Investors applauded the move, sending Clariant shares up as much as 8.1 percent, the most in almost 16 months
Clariant AG moved into the orbit of its largest investor, Saudi Basic Industries Corp, which installed one of its managers as chief executive officer of the Swiss chemicals maker and gained four seats on the board.
Ernesto Occhiello, a Sabic executive who came from Dow Chemical Co., will take the helm on Oct. 16, as outgoing CEO Hariolf Kottmann moves to become chairman.
Muttenz, Switzerland-based Clariant also announced a merger of assets with Sabic to create a stronger plastics business.
Investors applauded the move, sending Clariant shares up as much as 8.1 percent, the most in almost 16 months.
The changes could bring some stability to Clariant, which was the subject of recurring takeover speculation during the past decade that culminated in a failed merger with Huntsman Corp. and an attempt last year by an activist investor to break up the company.
Instead, Sabic swooped in and bought a 25 percent holding.
“Clariant’s shares have lacked real momentum since the Huntsman deal was called off but today’s announcement gives the shares the convincing equity story they need,” said Barclays analyst Alex Stewart.
The two makers of specialty chemicals have been locked in talks on how to leverage their relationship. Riyadh-based Sabic acquired General Electric Co.’s plastics division for $11.6 billion a decade ago, with the operations now fitting with Clariant’s masterbatches and plastic compounding assets.
While Sabic is free to increase its stake and even orchestrate a full takeover of the company, the petrochemical maker reiterated today it currently has no intention of doing so.
The two companies “will now seek to further develop this strategic relationship at the highest levels,” Sabic CEO Yousef Al-Benyan said in a separate release.

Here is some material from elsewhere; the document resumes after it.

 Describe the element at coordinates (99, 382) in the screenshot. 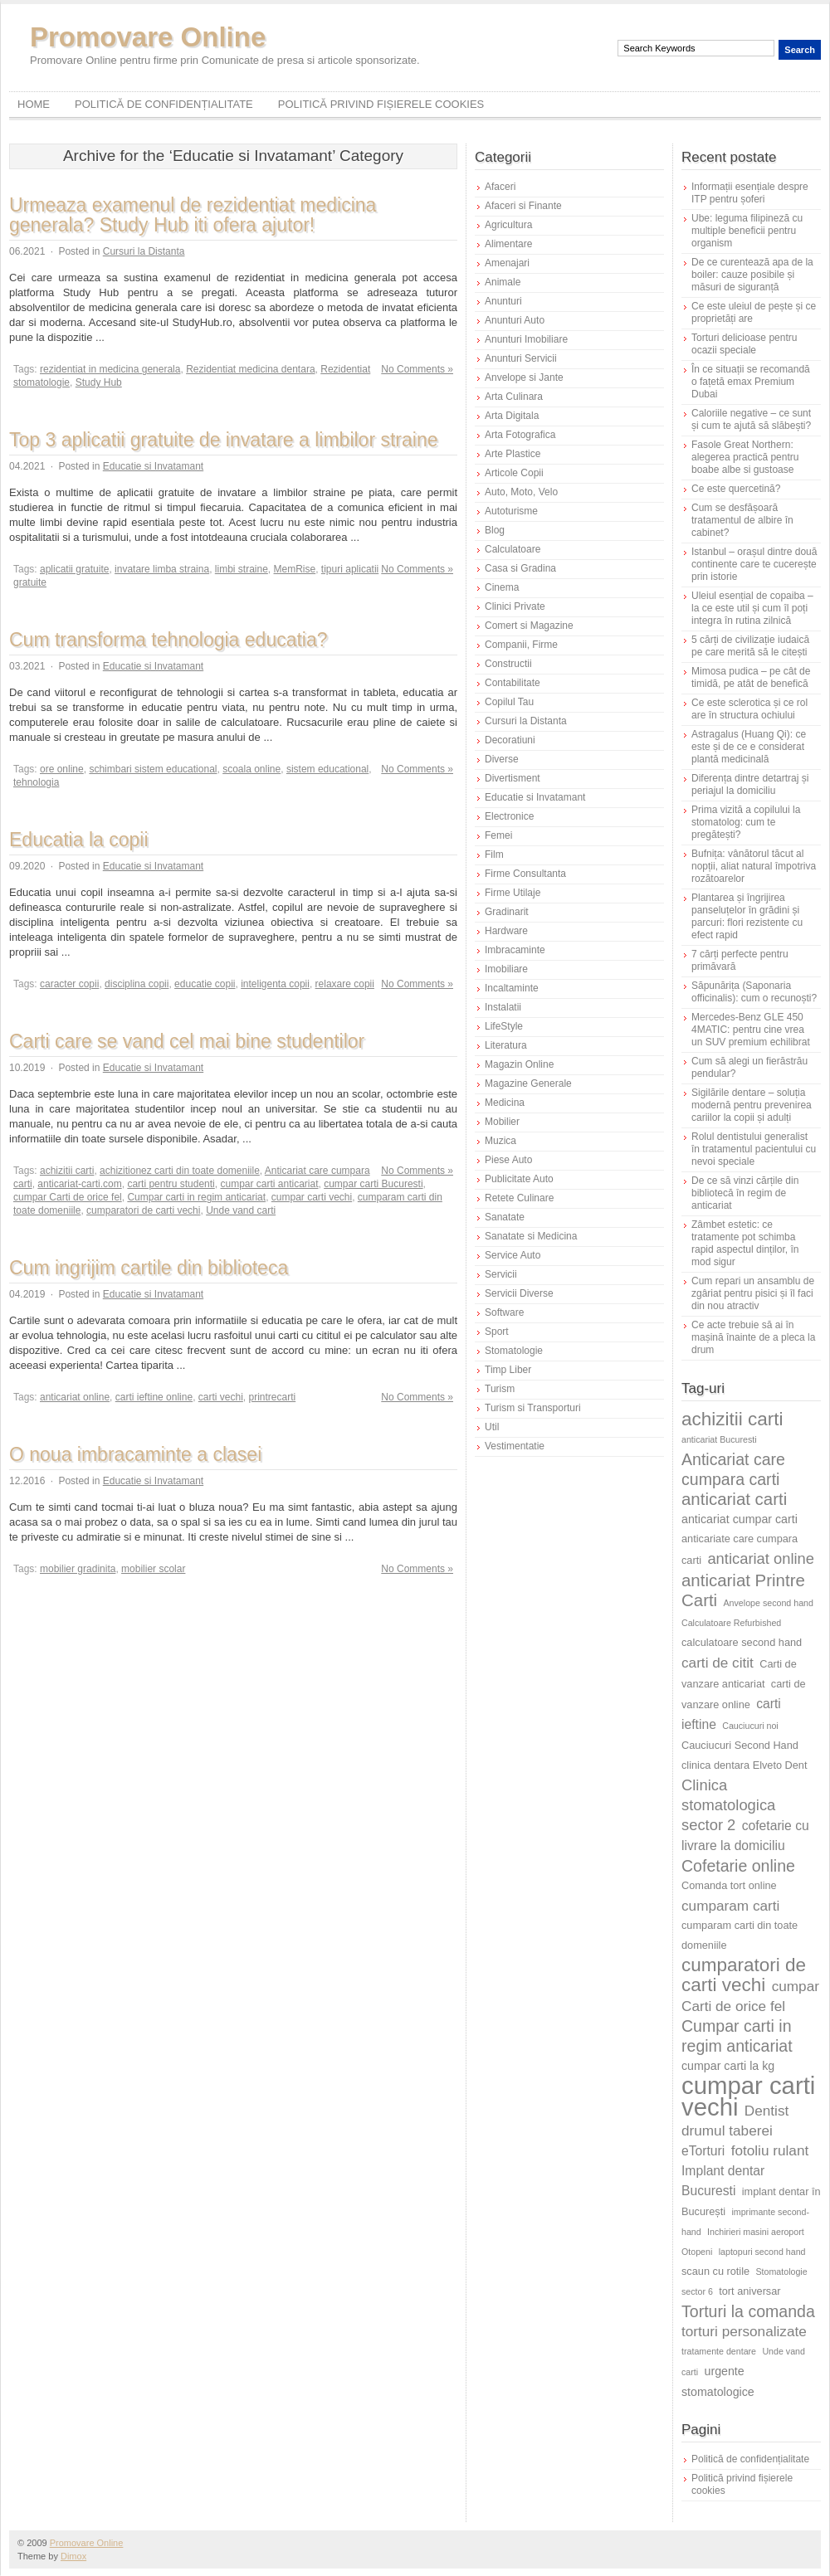

I see `Study Hub` at that location.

“With this, we create stability and continue as an independent company,” Kottmann said on a call with reporters. Clariant’s specialty chemicals operations are an “important building block for Sabic’s strategy.”

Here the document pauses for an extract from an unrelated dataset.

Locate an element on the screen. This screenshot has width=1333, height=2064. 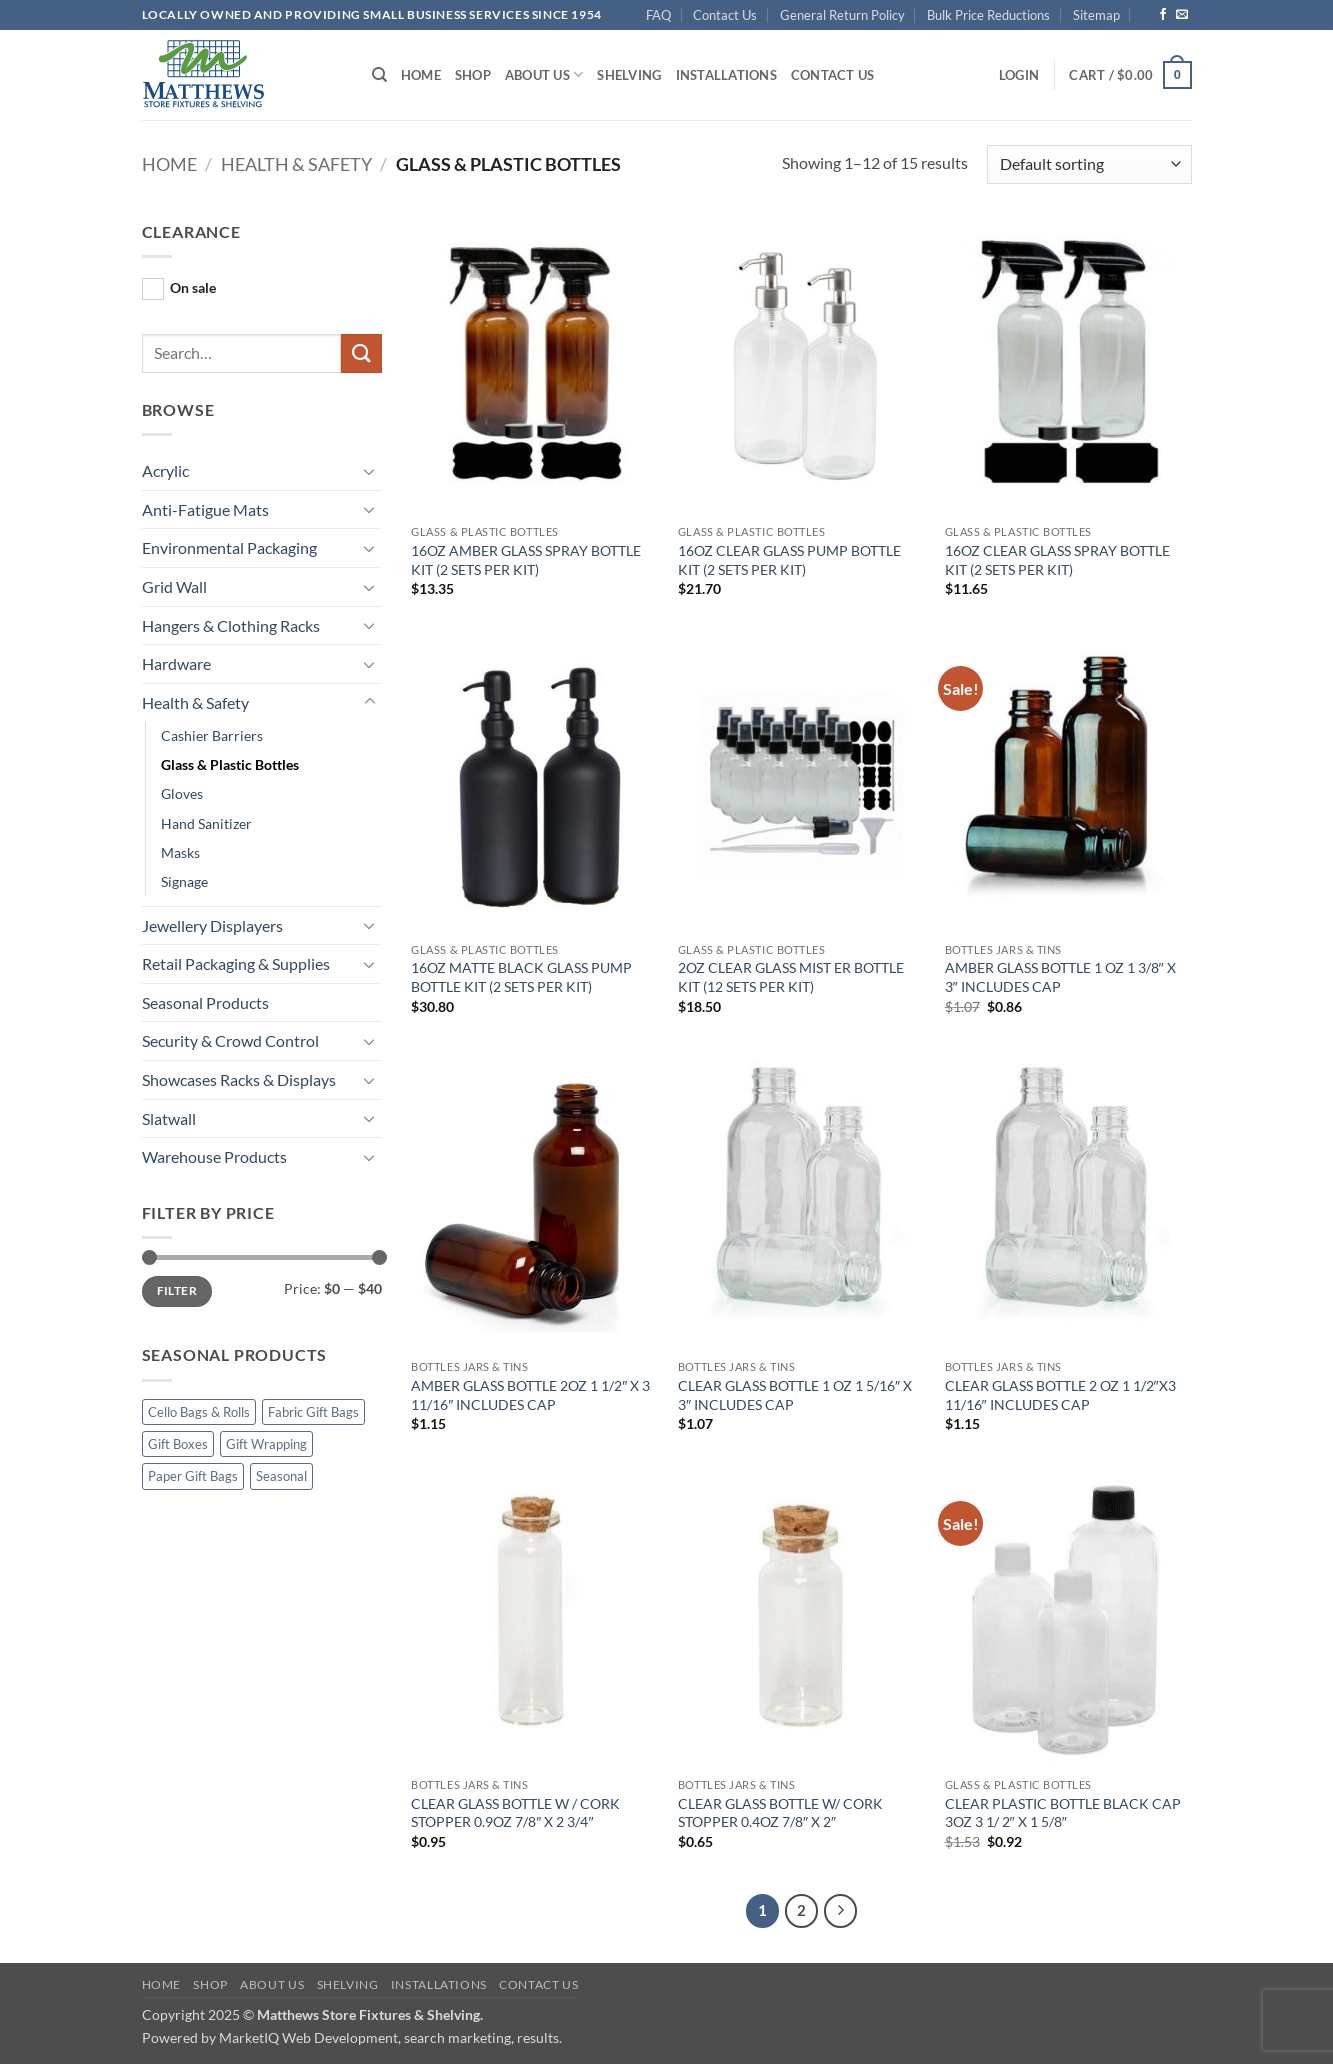
16OZ MATTE BLACK GLASS PUMP BOTTLE KIT (2 SETS PER KIT) is located at coordinates (521, 977).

The Swiss company expanded its board to 12 members, giving Sabic four seats. For its part, Sabic is set to be absorbed by Saudi Aramco.
The state-owned oil giant’s initial public offering has been put on hold as it focuses on buying a majority stake in the chemical maker for as much as $70 billion. Listing Aramco had been a centrepiece of the country’s reform program to diversify the economy away from oil.

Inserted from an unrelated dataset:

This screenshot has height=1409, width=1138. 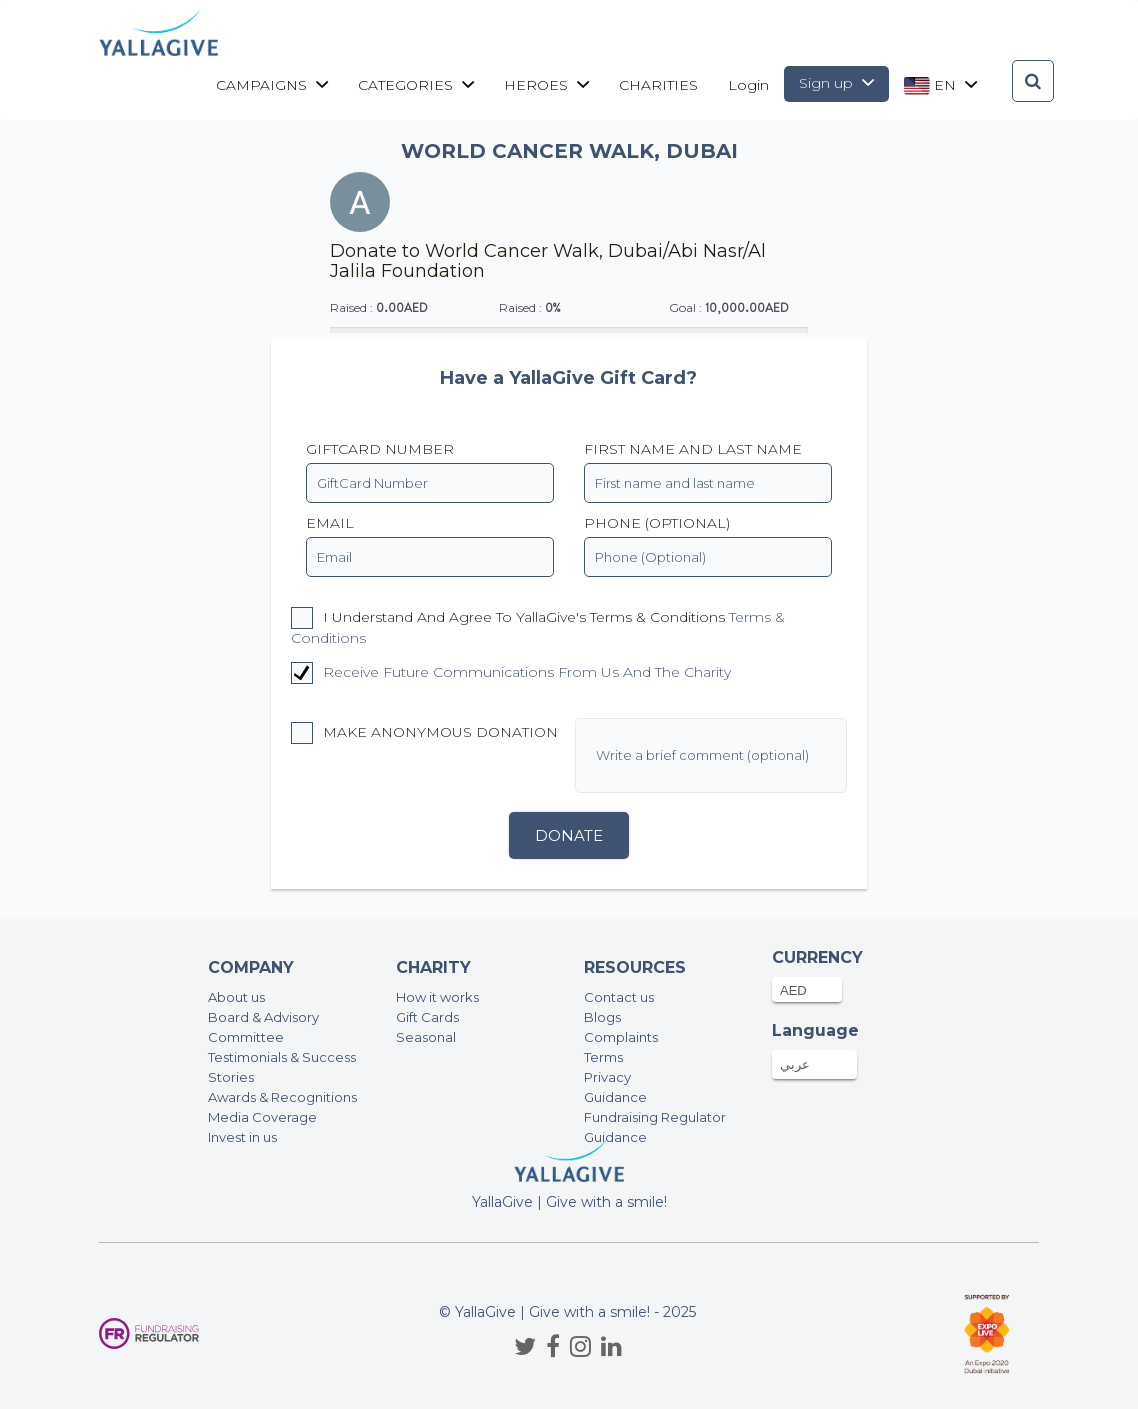 What do you see at coordinates (940, 85) in the screenshot?
I see `en` at bounding box center [940, 85].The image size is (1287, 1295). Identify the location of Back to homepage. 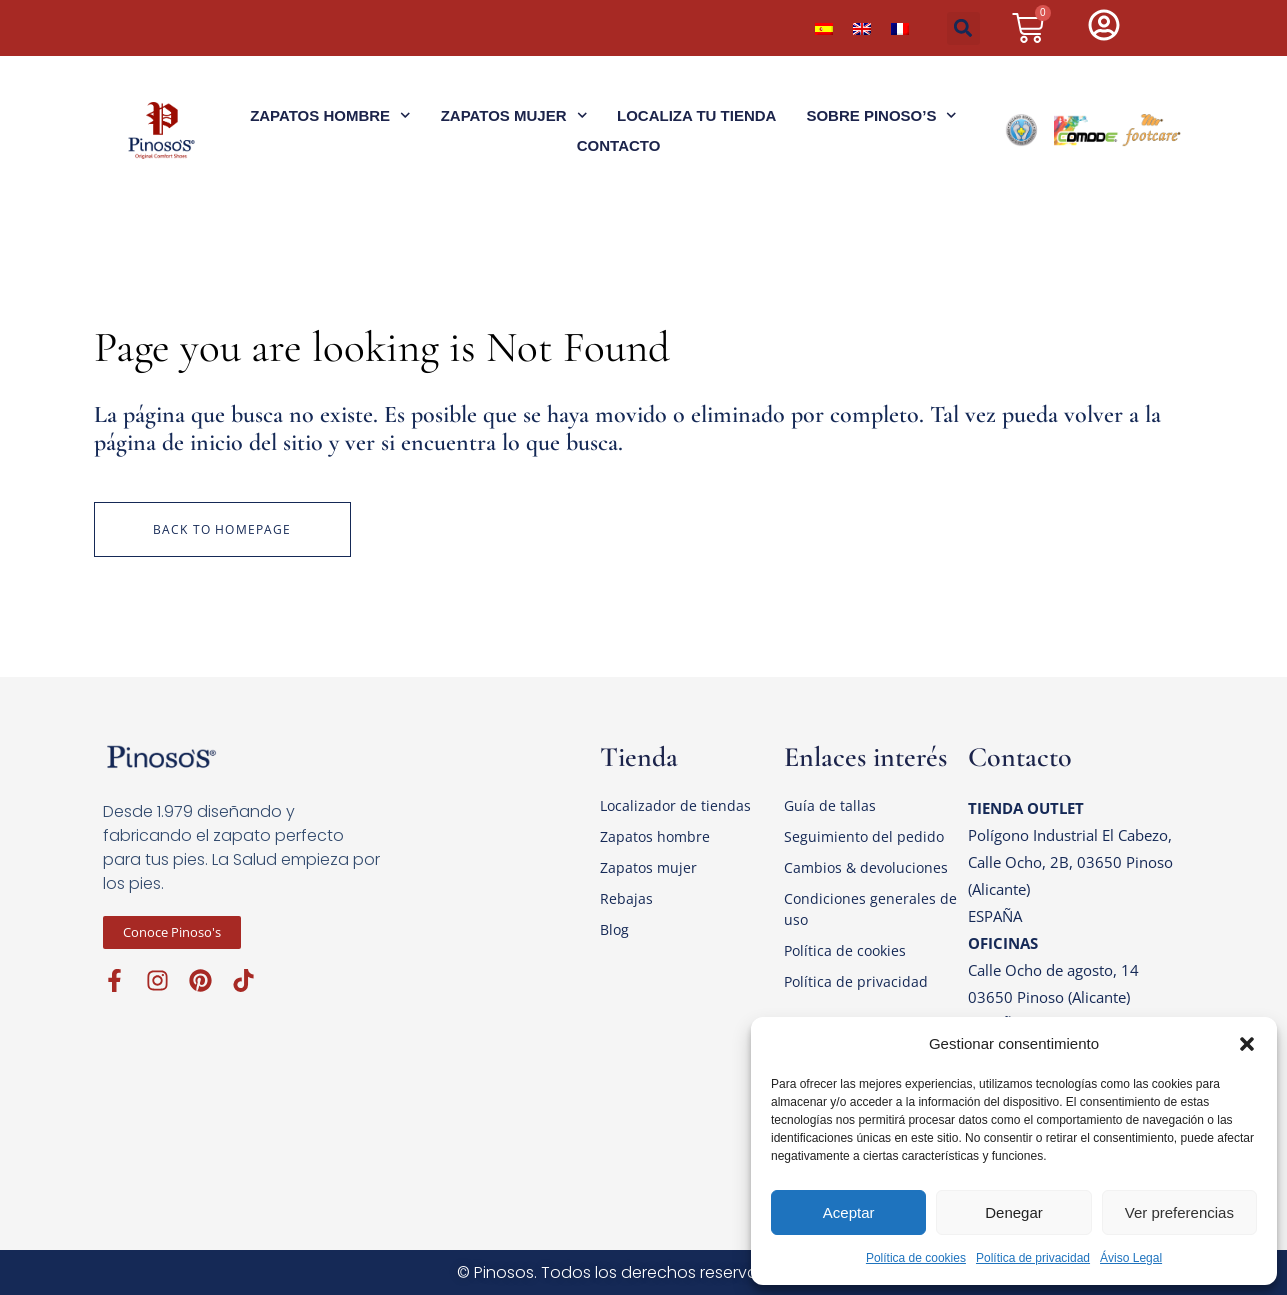
(222, 529).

Kottmann said he “doesn’t see any kind of uncertainty” hanging over Clariant going forward.
Sabic will contribute specialty chemical assets with 1.9 billion francs ($2 billion) in sales to Clariant’s additives operations to create a new venture for high performance materials, according to a presentation.
Sabic’s assets have similar profitability, yet are larger in size than those of Clariant so will result in a payment to the Saudi company, Chief Financial Officer Patrick Jany said on the call.
The business will focus on areas like robotics, aerospace and electronics, while the remainder of Clariant’s plastics and coatings division will be divested. Annual savings from the materials assets combination will be around 100 million francs, Kottmann said.
By 2021, the materials division’s turnover should increase to 4 billion francs, with an earnings before interest, taxes, depreciation and amortization margin of 24 percent to 25 percent.
Clariant shares were trading 7 percent higher at 25.72 francs as of 9:34 a.m. in Zurich.
Clariant was formed in 1995 when Sandoz spun off its chemical operation as part of a merger that created drugs giant Novartis.
When Kottmann became chief executive officer in 2008, he inherited an under-sized chemical maker that had been forced to sell valuable businesses. To rebuild the company, he acquired catalyst producer Sued Chemie in 2011, a business that Sabic also coveted.